### Materials provided

########

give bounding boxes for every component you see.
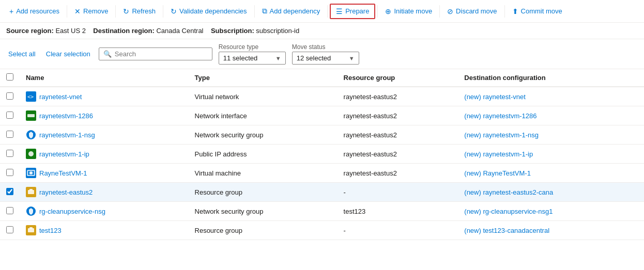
table-row: raynetestvm-1-ipPublic IP addressraynete… [0,145,644,164]
destination-region-label: Destination region: [93,27,154,35]
row-name-cell: raynetest-eastus2 [20,183,189,201]
destination-config-link[interactable]: (new) raynetest-eastus2-cana [464,188,553,196]
destination-config-link[interactable]: (new) raynetest-vnet [464,93,526,101]
row-destination-cell: (new) rg-cleanupservice-nsg1 [458,202,644,221]
row-checkbox-cell [0,202,20,221]
add-dependency-label: Add dependency [270,7,320,15]
subscription-value: subscription-id [256,27,299,35]
row-type-cell: Resource group [189,221,338,240]
commit-move-label: Commit move [521,7,562,15]
row-checkbox[interactable] [6,207,13,214]
resources-table: Name Type Resource group Destination con… [0,69,644,240]
select-all-checkbox[interactable] [6,73,13,81]
resource-type-chevron-icon: ▼ [275,55,281,61]
prepare-label: Prepare [345,7,369,15]
column-checkbox [0,69,20,87]
initiate-move-label: Initiate move [394,7,432,15]
svg-point-6 [28,151,34,156]
destination-config-link[interactable]: (new) raynetestvm-1-nsg [464,131,539,139]
row-checkbox[interactable] [6,112,13,119]
row-type-cell: Network security group [189,125,338,145]
column-name: Name [20,69,189,87]
row-checkbox[interactable] [6,169,13,176]
destination-config-link[interactable]: (new) rg-cleanupservice-nsg1 [464,208,553,215]
resource-type-dropdown[interactable]: 11 selected ▼ [219,52,286,65]
source-region-label: Source region: [6,27,54,35]
resource-type-dropdown-container: Resource type 11 selected ▼ [219,43,286,65]
row-type-cell: Network interface [189,106,338,125]
row-checkbox[interactable] [6,188,13,195]
filter-bar: Select all Clear selection 🔍 Resource ty… [0,39,644,69]
resource-type-label: Resource type [219,43,286,51]
row-checkbox-cell [0,106,20,125]
add-dependency-button[interactable]: ⧉ Add dependency [257,4,326,18]
validate-icon: ↻ [171,7,177,15]
row-checkbox[interactable] [6,131,13,138]
search-input[interactable] [115,50,208,58]
destination-region-value: Canada Central [156,27,203,35]
row-checkbox-cell [0,87,20,106]
destination-config-link[interactable]: (new) raynetestvm-1-ip [464,150,533,158]
validate-dependencies-label: Validate dependencies [179,7,247,15]
row-checkbox-cell [0,145,20,164]
prepare-icon: ☰ [336,7,343,15]
row-destination-cell: (new) raynetestvm-1-nsg [458,125,644,145]
commit-move-button[interactable]: ⬆ Commit move [507,5,568,18]
resource-type-value: 11 selected [223,54,258,62]
destination-config-link[interactable]: (new) test123-canadacentral [464,227,549,234]
row-checkbox-cell [0,164,20,183]
destination-config-link[interactable]: (new) RayneTestVM-1 [464,169,531,177]
resource-name-link[interactable]: raynetestvm-1-ip [39,150,89,158]
remove-button[interactable]: ✕ Remove [69,5,113,18]
clear-selection-button[interactable]: Clear selection [44,49,93,59]
row-name-cell: raynetestvm-1-ip [20,145,189,163]
svg-rect-3 [27,114,35,117]
row-name-cell: RayneTestVM-1 [20,164,189,182]
subscription-label: Subscription: [211,27,254,35]
prepare-button[interactable]: ☰ Prepare [330,4,375,19]
row-type-cell: Public IP address [189,145,338,164]
separator-6 [377,5,378,18]
row-checkbox-cell [0,183,20,202]
move-status-dropdown-container: Move status 12 selected ▼ [292,43,359,65]
add-resources-button[interactable]: + Add resources [4,5,65,18]
resource-name-link[interactable]: RayneTestVM-1 [39,169,87,177]
commit-move-icon: ⬆ [512,7,518,15]
resource-name-link[interactable]: raynetestvm-1-nsg [39,131,95,139]
row-type-cell: Resource group [189,183,338,202]
row-resource-group-cell: - [338,221,458,240]
row-name-cell: raynetestvm-1-nsg [20,125,189,144]
validate-dependencies-button[interactable]: ↻ Validate dependencies [165,5,252,18]
resource-name-link[interactable]: raynetest-eastus2 [39,188,93,196]
row-checkbox[interactable] [6,226,13,233]
move-status-value: 12 selected [297,54,331,62]
row-destination-cell: (new) RayneTestVM-1 [458,164,644,183]
move-status-label: Move status [292,43,359,51]
select-all-button[interactable]: Select all [6,49,38,59]
svg-rect-17 [29,227,33,229]
add-resources-label: Add resources [16,7,59,15]
row-resource-group-cell: raynetest-eastus2 [338,164,458,183]
row-name-cell: test123 [20,221,189,240]
row-checkbox[interactable] [6,92,13,100]
remove-label: Remove [83,7,108,15]
row-destination-cell: (new) test123-canadacentral [458,221,644,240]
table-row: raynetestvm-1286Network interfaceraynete… [0,106,644,125]
toolbar: + Add resources ✕ Remove ↻ Refresh ↻ Val… [0,0,644,23]
resource-name-link[interactable]: raynetest-vnet [39,93,82,101]
row-name-cell: <> raynetest-vnet [20,87,189,106]
refresh-button[interactable]: ↻ Refresh [118,5,161,18]
column-destination: Destination configuration [458,69,644,87]
initiate-move-button[interactable]: ⊕ Initiate move [380,5,437,18]
discard-move-button[interactable]: ⊘ Discard move [442,5,502,18]
resource-name-link[interactable]: rg-cleanupservice-nsg [39,208,105,215]
row-resource-group-cell: raynetest-eastus2 [338,106,458,125]
resource-name-link[interactable]: raynetestvm-1286 [39,112,93,120]
move-status-dropdown[interactable]: 12 selected ▼ [292,52,359,65]
separator-3 [163,5,163,18]
destination-config-link[interactable]: (new) raynetestvm-1286 [464,112,536,120]
row-resource-group-cell: test123 [338,202,458,221]
resource-name-link[interactable]: test123 [39,227,62,234]
row-destination-cell: (new) raynetest-eastus2-cana [458,183,644,202]
row-checkbox[interactable] [6,150,13,157]
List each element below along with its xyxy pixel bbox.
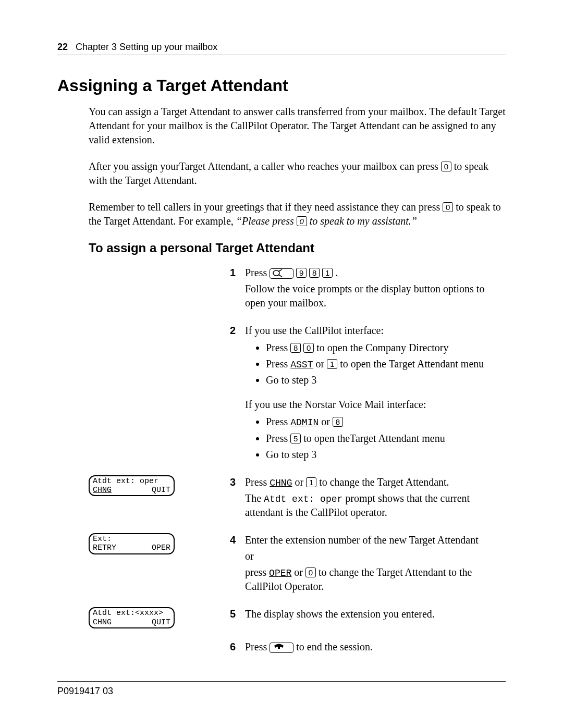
step-number: 3 <box>188 475 245 489</box>
lcd-soft-right: QUIT <box>152 618 170 627</box>
s4-c: press <box>245 566 269 578</box>
key-five: 5 <box>290 434 301 443</box>
doc-id: P0919417 03 <box>57 686 113 696</box>
lcd-line1: Atdt ext: oper <box>93 477 170 486</box>
intro-p1: You can assign a Target Attendant to ans… <box>89 105 506 147</box>
s3-b: or <box>292 476 306 488</box>
key-zero: 0 <box>305 567 316 577</box>
s3-a: Press <box>245 476 270 488</box>
step-body: The display shows the extension you ente… <box>245 607 506 623</box>
s6-a: Press <box>245 641 270 652</box>
s2-c: If you use the Norstar Voice Mail interf… <box>245 398 506 412</box>
s2-d1a: Press <box>266 416 290 427</box>
intro-p3c: “Please press <box>236 215 297 227</box>
step-5: Atdt ext:<xxxx> CHNG QUIT 5 The display … <box>57 607 506 628</box>
s2-d3: Go to step 3 <box>266 448 506 462</box>
step-number: 4 <box>188 533 245 547</box>
step-number: 6 <box>188 640 245 654</box>
feature-key-icon <box>270 268 293 279</box>
page-number: 22 <box>57 42 68 52</box>
intro-p3a: Remember to tell callers in your greetin… <box>89 201 443 213</box>
s2-b2: Press ASST or 1 to open the Target Atten… <box>266 357 506 371</box>
s3-d: The <box>245 492 264 504</box>
lcd-line1: Atdt ext:<xxxx> <box>93 609 170 618</box>
svg-line-2 <box>278 275 282 277</box>
intro-p3d: to speak to my assistant.” <box>307 215 417 227</box>
prompt-text: Atdt ext: oper <box>264 494 342 504</box>
step-number: 5 <box>188 607 245 621</box>
s2-b1b: to open the Company Directory <box>314 342 448 353</box>
s2-b2a: Press <box>266 358 290 369</box>
s2-d1: Press ADMIN or 8 <box>266 415 506 429</box>
s1-text-a: Press <box>245 267 270 278</box>
lcd-display-3: Atdt ext:<xxxx> CHNG QUIT <box>89 607 175 628</box>
key-zero: 0 <box>303 343 314 353</box>
step-body: Enter the extension number of the new Ta… <box>245 533 506 596</box>
s2-d2b: to open theTarget Attendant menu <box>301 433 445 444</box>
key-nine: 9 <box>296 268 307 278</box>
section-subtitle: To assign a personal Target Attendant <box>89 241 506 255</box>
s2-a: If you use the CallPilot interface: <box>245 324 506 338</box>
step-number: 2 <box>188 324 245 338</box>
softkey-asst: ASST <box>290 360 313 370</box>
s5-a: The display shows the extension you ente… <box>245 607 506 621</box>
lcd-line1: Ext: <box>93 535 170 544</box>
s2-d1b: or <box>319 416 333 427</box>
intro-p2a: After you assign yourTarget Attendant, a… <box>89 161 441 172</box>
s2-b2c: to open the Target Attendant menu <box>337 358 484 369</box>
lcd-display-2: Ext: RETRY OPER <box>89 533 175 554</box>
s2-d2a: Press <box>266 433 290 444</box>
svg-line-1 <box>278 269 282 272</box>
key-one: 1 <box>327 359 337 369</box>
intro-p2: After you assign yourTarget Attendant, a… <box>89 159 506 188</box>
s2-b2b: or <box>313 358 327 369</box>
display-col: Atdt ext: oper CHNG QUIT <box>57 475 188 497</box>
key-zero: 0 <box>441 162 451 171</box>
s2-b3: Go to step 3 <box>266 373 506 387</box>
s4-a: Enter the extension number of the new Ta… <box>245 533 506 547</box>
display-col: Atdt ext:<xxxx> CHNG QUIT <box>57 607 188 628</box>
page-title: Assigning a Target Attendant <box>57 76 506 95</box>
s1-text-b: . <box>335 267 338 278</box>
step-body: Press 9 8 1 . Follow the voice prompts o… <box>245 266 506 312</box>
procedure: 1 Press 9 8 1 . Follow the voice prompts… <box>57 266 506 656</box>
lcd-soft-right: QUIT <box>152 486 170 495</box>
key-one: 1 <box>322 268 333 278</box>
s6-b: to end the session. <box>296 641 373 652</box>
footer: P0919417 03 <box>57 681 506 697</box>
step-3: Atdt ext: oper CHNG QUIT 3 Press CHNG or… <box>57 475 506 522</box>
key-eight: 8 <box>309 268 320 278</box>
step-body: Press to end the session. <box>245 640 506 656</box>
chapter-title: Chapter 3 Setting up your mailbox <box>76 42 217 52</box>
step-body: Press CHNG or 1 to change the Target Att… <box>245 475 506 522</box>
key-zero: 0 <box>443 202 453 212</box>
lcd-display-1: Atdt ext: oper CHNG QUIT <box>89 475 175 497</box>
softkey-chng: CHNG <box>270 478 292 488</box>
key-eight: 8 <box>333 417 343 427</box>
lcd-soft-right: OPER <box>152 544 170 552</box>
key-zero: 0 <box>297 216 307 226</box>
lcd-soft-left: CHNG <box>93 618 112 627</box>
s2-b1a: Press <box>266 342 290 353</box>
softkey-admin: ADMIN <box>290 417 319 428</box>
softkey-oper: OPER <box>269 568 291 578</box>
page: 22 Chapter 3 Setting up your mailbox Ass… <box>0 0 563 728</box>
release-key-icon <box>270 643 293 653</box>
s2-d2: Press 5 to open theTarget Attendant menu <box>266 431 506 446</box>
display-col: Ext: RETRY OPER <box>57 533 188 554</box>
s3-c: to change the Target Attendant. <box>316 476 449 488</box>
intro-block: You can assign a Target Attendant to ans… <box>89 105 506 228</box>
step-number: 1 <box>188 266 245 280</box>
step-body: If you use the CallPilot interface: Pres… <box>245 324 506 464</box>
s2-b1: Press 8 0 to open the Company Directory <box>266 341 506 355</box>
s4-b: or <box>245 549 506 563</box>
intro-p3: Remember to tell callers in your greetin… <box>89 200 506 228</box>
step-6: 6 Press to end the session. <box>57 640 506 656</box>
lcd-soft-left: CHNG <box>93 486 112 495</box>
lcd-soft-left: RETRY <box>93 544 116 552</box>
step-4: Ext: RETRY OPER 4 Enter the extension nu… <box>57 533 506 596</box>
chapter-label <box>70 42 76 52</box>
key-one: 1 <box>306 477 316 487</box>
key-eight: 8 <box>290 343 301 353</box>
s1-text-c: Follow the voice prompts or the display … <box>245 282 506 310</box>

########

### What to produce
Every line holding the word "cleanupservice" should be copied out of the records above.

### Exercise solution
row-destination-cell: (new) rg-cleanupservice-nsg1 [458,202,644,221]
destination-config-link[interactable]: (new) rg-cleanupservice-nsg1 [464,208,553,215]
resource-name-link[interactable]: rg-cleanupservice-nsg [39,208,105,215]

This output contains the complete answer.